In [6]:
#Import required packages

import pandas as pd
import numpy as np

from sklearn.preprocessing import LabelEncoder, StandardScaler

In [7]:

# Load the dataset into a Pandas dataframe
df_data = pd.read_csv('data/cleaned_data.csv')

In [4]:
# Function to check the distribution of the target variable
def data_distribution(df, target): 
    """
    This function calculates the percentage distribution of each category in the target variable.
    
    Parameters:
    df (pd.DataFrame): The DataFrame containing the data.
    target (str): The name of the target column.

    Returns:
    tuple: A tuple containing the percentage of 'Graduate', 'Dropout', and 'Enrolled' in the target variable.
    """
    
    # Calculate the percentage of students who graduated
    graduated = round(len(df[df[target] == "Graduate"]) / len(df) * 100, 2)
    
    # Calculate the percentage of students who dropped out
    dropped = round(len(df[df[target] == "Dropout"]) / len(df) * 100, 2)
    
    # Calculate the percentage of students who are still enrolled
    enrolled = round(len(df[df[target] == "Enrolled"]) / len(df) * 100, 2)
    
    return graduated, dropped, enrolled

"""
This step calls the data_distribution function, passing the DataFrame and the name of the target column.
It calculates and returns the percentage distribution of 'Graduate', 'Dropout', and 'Enrolled' categories
in the target variable.
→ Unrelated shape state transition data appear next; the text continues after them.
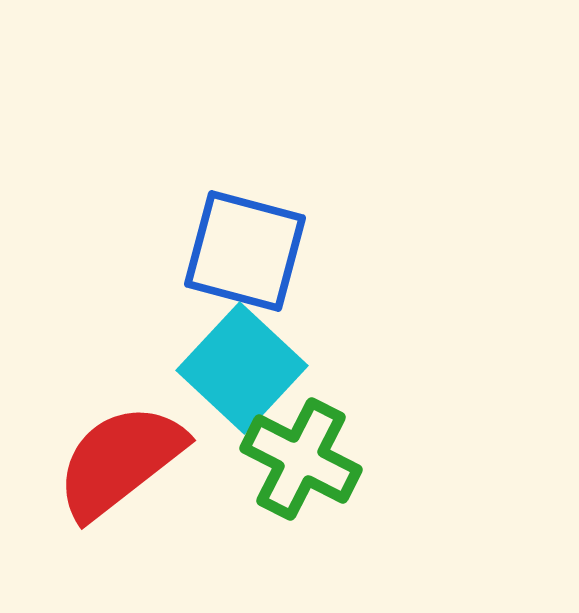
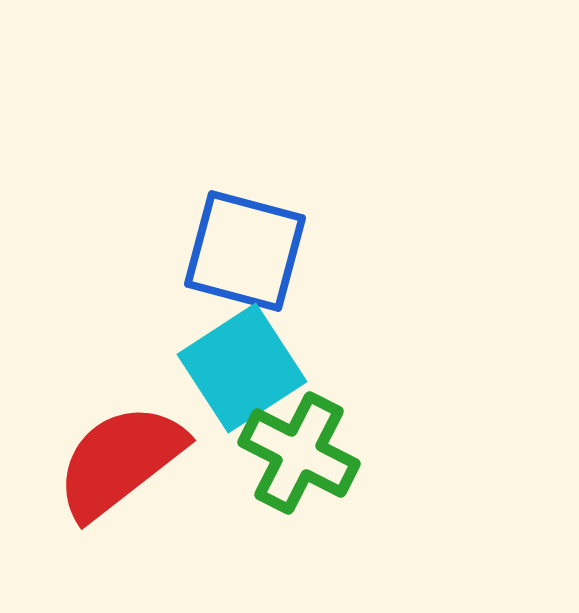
cyan square: rotated 14 degrees clockwise
green cross: moved 2 px left, 6 px up
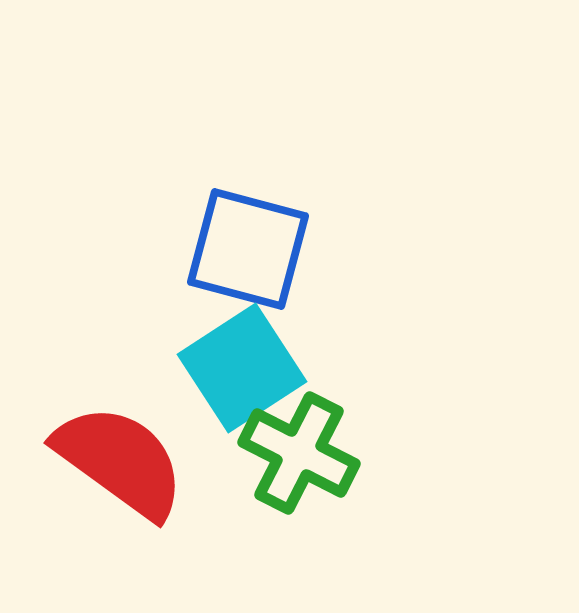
blue square: moved 3 px right, 2 px up
red semicircle: rotated 74 degrees clockwise
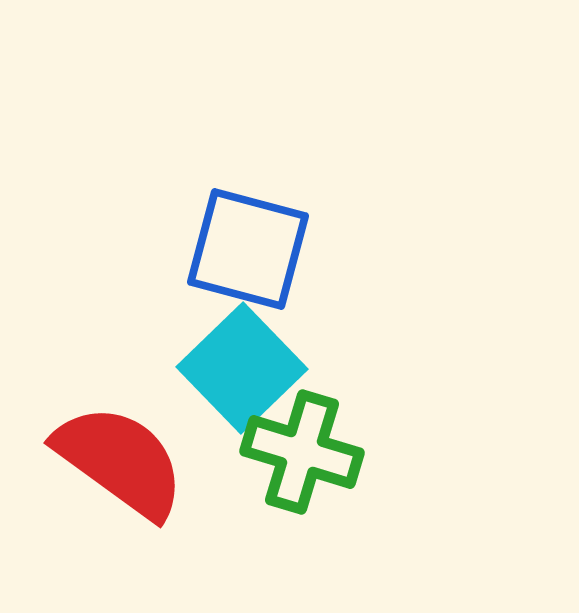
cyan square: rotated 11 degrees counterclockwise
green cross: moved 3 px right, 1 px up; rotated 10 degrees counterclockwise
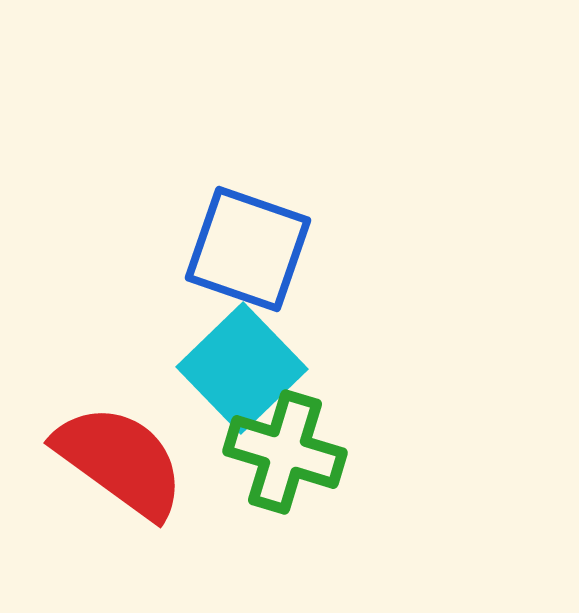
blue square: rotated 4 degrees clockwise
green cross: moved 17 px left
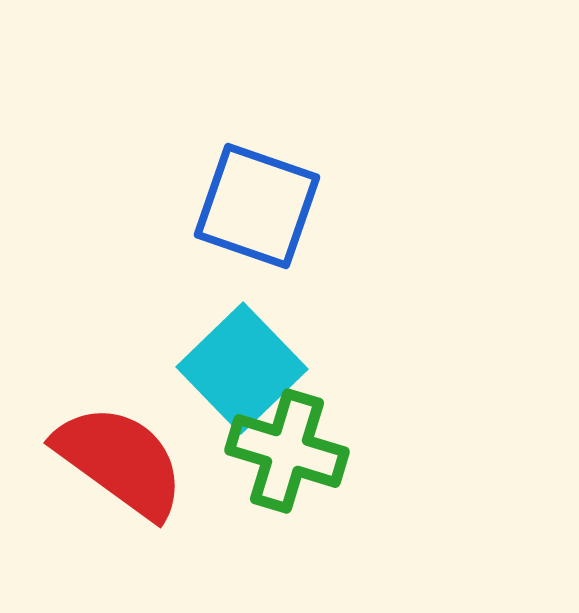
blue square: moved 9 px right, 43 px up
green cross: moved 2 px right, 1 px up
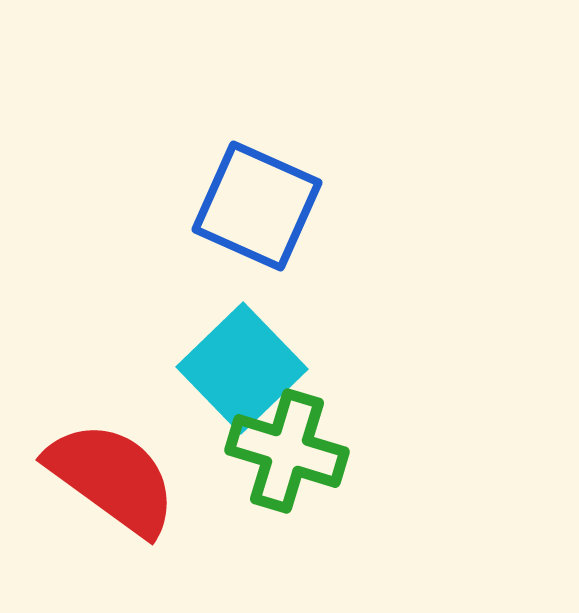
blue square: rotated 5 degrees clockwise
red semicircle: moved 8 px left, 17 px down
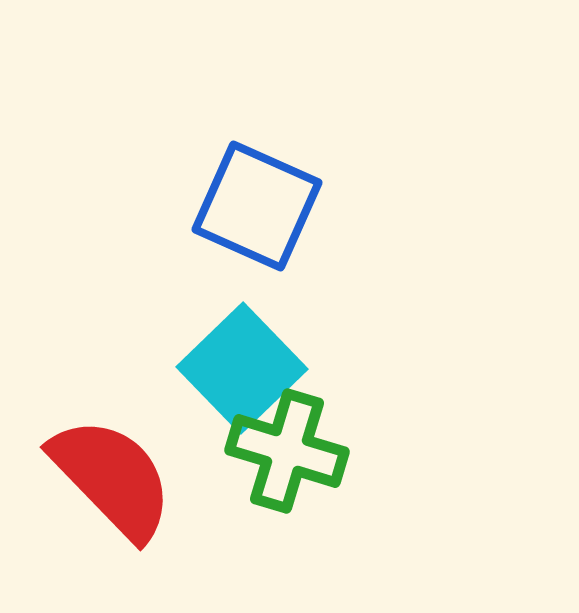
red semicircle: rotated 10 degrees clockwise
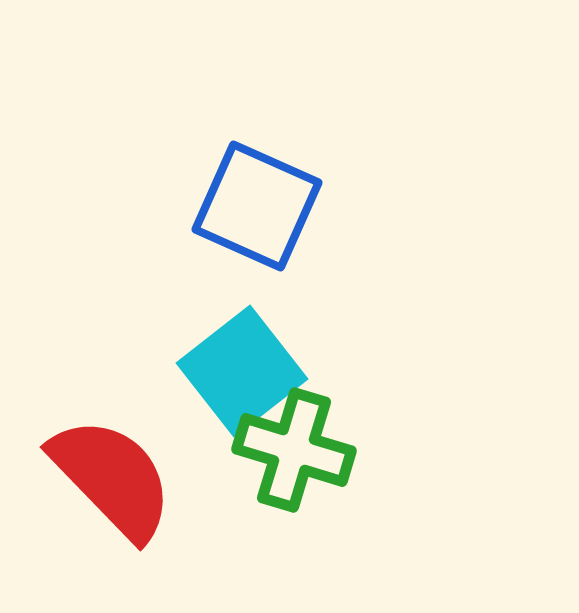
cyan square: moved 3 px down; rotated 6 degrees clockwise
green cross: moved 7 px right, 1 px up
This is useful to understand the class imbalance in the dataset, which can affect
the performance of machine learning models.
"""

# Example usage of the function
data_distribution(df_data, "Target")


(49.93, 32.12, 17.95)

### Feature Engineering

In [5]:
# Step 13: Create New Features
df_data['age_admission_ratio'] = df_data['Age_at_enrollment'] / df_data['Admission_grade']

In [41]:
# Step 14: Normalize/Standardize Data
scaler = StandardScaler()
df_data[['Admission_grade', 'Age_at_enrollment', 'age_admission_ratio']] = scaler.fit_transform(df_data[['Admission_grade', 'Age_at_enrollment', 'age_admission_ratio']])

In [43]:
# Encode the 'Target' column into numerical values
label_encoder = LabelEncoder()
df_data['Target_encoded'] = label_encoder.fit_transform(df_data['Target'])
"""
This step converts the categorical target variable (e.g., 'Graduate', 'Dropout', 'Enrolled') 
into numerical values, which are required for correlation analysis and machine learning models.
"""

# Compute the correlation matrix excluding the original 'Target' column
correlation_matrix = df_data.drop(columns=['Target']).corr()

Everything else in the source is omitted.